António Costa, presidente do Conselho Europeu, discursou na sessão solene do Dia da Universidade do Porto, durante a cerimônia de 115 anos da instituição. O encontro decorreu no Porto, com o antigo primeiro-ministro como orador convidado, e incidiu sobre oportunidades no quadro financeiro europeu para 2028-2034.

Costa defendeu que o próximo quadro orçamental da UE representa uma oportunidade histórica para Portugal fortalecer áreas de investigação e inovação. Destacou ainda a defesa europeia como tema estratégico, afirmando que a Europa pode ter autonomia face a aliados imprevisíveis.

O líder europeu destacou que o fundo europeu de competitividade irá duplicar o investimento do Horizonte Europa, criando uma ligação estreita entre investigação fundamental, transferência de conhecimento e inovação. Surgem quatro áreas-chave: transição energética, liderança digital, saúde e biotecnologia, bem como defesa e espaço.

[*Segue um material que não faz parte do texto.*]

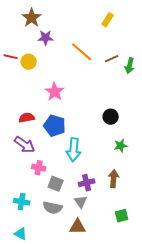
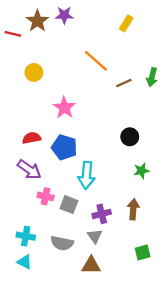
purple star: (46, 38) -> (64, 15), moved
red line: (11, 57) -> (13, 34), moved
brown line: (112, 59) -> (124, 83), moved
gray square: (56, 184) -> (69, 205), moved
cyan triangle: (21, 234) -> (25, 262), moved

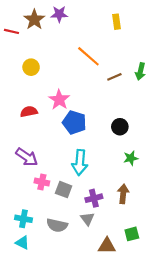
yellow rectangle: (126, 23) -> (117, 22), turned -40
red semicircle: (32, 138) -> (29, 112), moved
blue pentagon: (64, 147) -> (74, 122), moved
brown triangle: (91, 265) -> (107, 246), moved

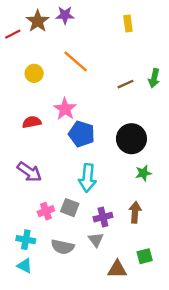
red line: (12, 31) -> (13, 34), turned -40
orange line: (88, 56) -> (76, 61), moved
black circle: (120, 127) -> (131, 139), size x1.6
pink cross: (42, 182) -> (46, 211), moved, turned -32

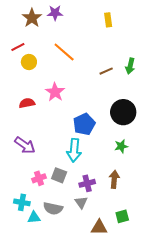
red line: (13, 34) -> (18, 47), moved
blue pentagon: (82, 134) -> (84, 124), moved, turned 30
black circle: (131, 139) -> (123, 112), moved
cyan triangle: (25, 266) -> (34, 217), moved, turned -32

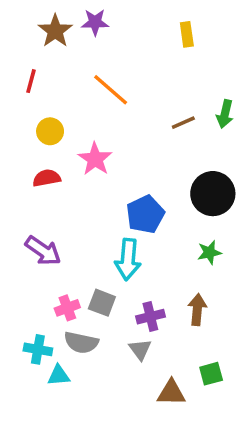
red line: (18, 47) -> (31, 81), turned -48
yellow circle: (29, 62) -> (50, 131), moved
gray semicircle: (53, 208) -> (81, 343), moved

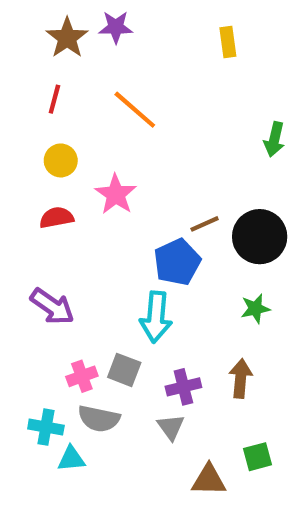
red line: (31, 81) -> (54, 99), moved
brown line: (183, 123) -> (205, 224), moved

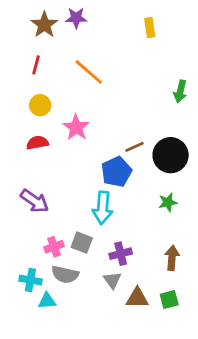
brown arrow: (241, 378) -> (172, 258), moved
brown triangle: (209, 480) -> (137, 298), moved

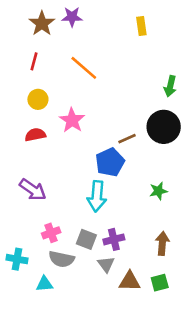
black circle: (171, 155) -> (164, 127), moved
gray square: (82, 243) -> (86, 239), moved
cyan cross: (30, 280) -> (17, 259), moved

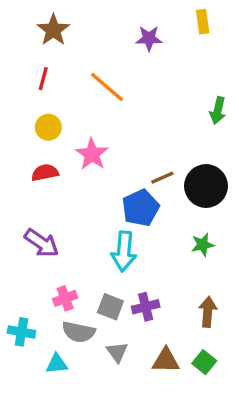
purple star: (72, 17) -> (149, 38), moved
yellow rectangle: (141, 26) -> (203, 22), moved
black circle: (164, 127) -> (206, 186), moved
gray triangle: (106, 264) -> (117, 352), moved
green square: (160, 283) -> (204, 362), turned -36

A título pessoal, Costa sublinhou que, para Portugal, a duplicação de fundos em I&D deve traduzir-se em maior peso no PIB dedicado a ciência e em maior volume de financiamento por investigador. A Universidade do Porto foi mencionada como exemplo de captação de fundos europeus competitivos, tanto a gestão centralizada como a nível nacional.

Defesa e investimento

Em contexto de instabilidade internacional, o responsável público assegurou que a Europa permanecerá unida na defesa e buscará autonomia face a aliados de comportamento imprevisível. A meta é dissuadir ameaças e proteger cidadãos europeus, assegurando paz com independência estratégica.